Questo è il primo film di Gus Van Sant che vedo, e non fui rassicurato dalla pessima ricezione critica che in essenza concordava su come questo fosse il peggiore del regista.
Ma non è che importi molto, perchè non vedo un film “brutto” come questo da parecchio. Attenzione alle parentesi.
La premessa è alquanto spartana: un uomo di nome Arthur vola in giappone per andare nella foresta di Aokigahara, nota come la foresta dei suicidi ed il titolare mare di alberi per la sua estensione.

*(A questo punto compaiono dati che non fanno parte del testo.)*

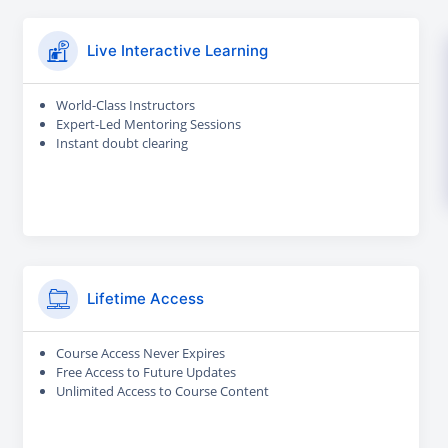
Live Interactive Learning
World-Class Instructors
Expert-Led Mentoring Sessions
Instant doubt clearing
Lifetime Access
Course Access Never Expires
Free Access to Future Updates
Unlimited Access to Course Content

E non è lì per leggere Sailor Moon senza sguardi giudicanti, come potreste immaginare, ma nella foresta incontra un Ken Watanabe ferito (che potreste ricordare per L Ultimo Samurai o per il Godzilla del 2014, anche perchè è uno dei pochi attori asiatici che vedete in questi film) che cerca di uscire ma non ci riesce, come se la foresta stessa non lo permettesse…
Come dicevo prima, non è un film brutto nel senso tipico del termine. La fotografia è ottima, la foresta è uno scenario meraviglioso da ammirare, ma questo è un perfetto esempio di quello che molti pensano sarcasticamente quando immaginano “film d’autore”: belle immagini da screenshot, ma lentissimo, deprimente, innamorato di sé stesso da fregarsene dello spettatore ed annoiarlo a morte, offrendo qualcosa di così prevedibile da far paura, ma come se nessuno l’avesse mai fatto prima, e che risulta quasi “offensivo”.
Funziona, ha una chiusura, c’è tutto in senso meccanico, ma anche con attori di questo calibro tutto sa di superfluo, il dramma non funziona e non ve ne frega niente dei personaggi, ed ha pure il coraggio di durare 2 lunghissime ore. Ci sono momenti involontariamente comici, almeno quello.
Ma sia chiaro, questo è uno spreco di talento attoriale, di tempo, attraente all’aspetto ma assolutamente vuoto, aggressivamente noioso ed insulso.